Masih kata dia, berkurangnya lapangan kerja untuk pelaut di dalam negeri karena fakta di lapangan yang menyebutkan bahwa sekitar 30 persen armada kapal Indonesia yang berkondisi laid up.
“Dampaknya, angka pengangguran SDM pelaut di Indonesia pada tahun 2017 amencapai sebanyak 74.000 untuk perwira dan 46.500 untuk rating,” bebernya.
Itu belum termasuk pelaut yang bekerja di kapal-kapal pesiar yaitu sekitar 50.000 orang dan yang onboard sekitar 30.000 orang.
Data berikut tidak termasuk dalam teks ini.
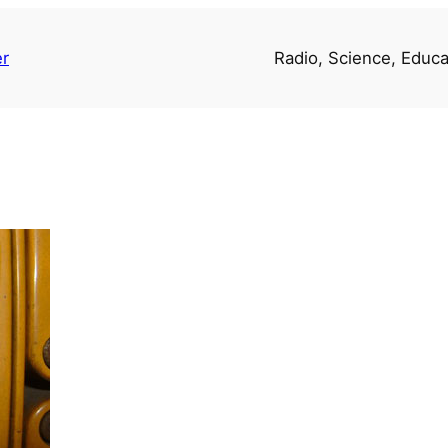
er
Radio, Science, Educa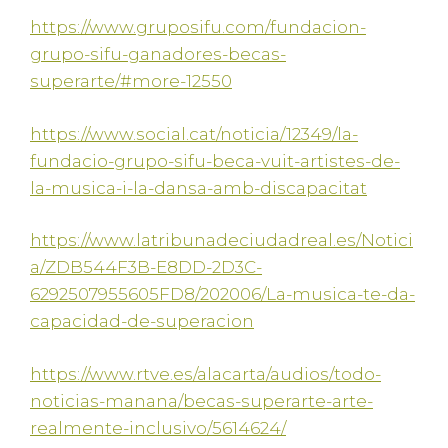
https://www.gruposifu.com/fundacion-
grupo-sifu-ganadores-becas-
superarte/#more-12550
https://www.social.cat/noticia/12349/la-
fundacio-grupo-sifu-beca-vuit-artistes-de-
la-musica-i-la-dansa-amb-discapacitat
https://www.latribunadeciudadreal.es/Notici
a/ZDB544F3B-E8DD-2D3C-
6292507955605FD8/202006/La-musica-te-da-
capacidad-de-superacion
https://www.rtve.es/alacarta/audios/todo-
noticias-manana/becas-superarte-arte-
realmente-inclusivo/5614624/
Kebanyakan dari mereka pun bekerja untuk catering dan hotel department di bawah naungan industri pariwisata.
“Fakta yang harus diakui bahwa Indonesia tidak kekurangan jumlah pelaut tetapi kita kekurangan Qualified Seafarer,” tegas dia.
Selain itu, ada beberapa fakta yang harus dipertimbangkan, yaitu soal banyaknya perusahaan asing yang sudah lama merekrut pelaut Indonesia, tetapi tidak menambah jumlah pelaut Indonesia untuk diperkerjakan di kapal-kapalnya, meskipun armada mereka bertambah.
Selanjutnya ialah masih banyak perusahaan asing yang enggan untuk merubah bendera kapalnya ke Indonesia pada saat mendapatkan tawaran bisnis di Indonesia. “High risk, merubah bendera ke Indonesia, berarti harus menggunakan pelaut Indonesia berdasarkan azas cabotage. Mereka ragu dengan kualitas pelaut Indonesia,” keluhnya.
Di akhir penjelasannya, ia menyimpulkan bahwa masalah kompetensi dan profesionalitas bagi pelaut adalah hal krusial dalam industri pelayaran.
“Salah satu solusinya kita harus melakukan re-designterhadap sistem pelatihan pelaut kita, mulai dari kriteria seleksi, metode pembelajaran, kemampuan bahasa Inggris, dan skill-skill tambahan lainnya,” pungkasnya.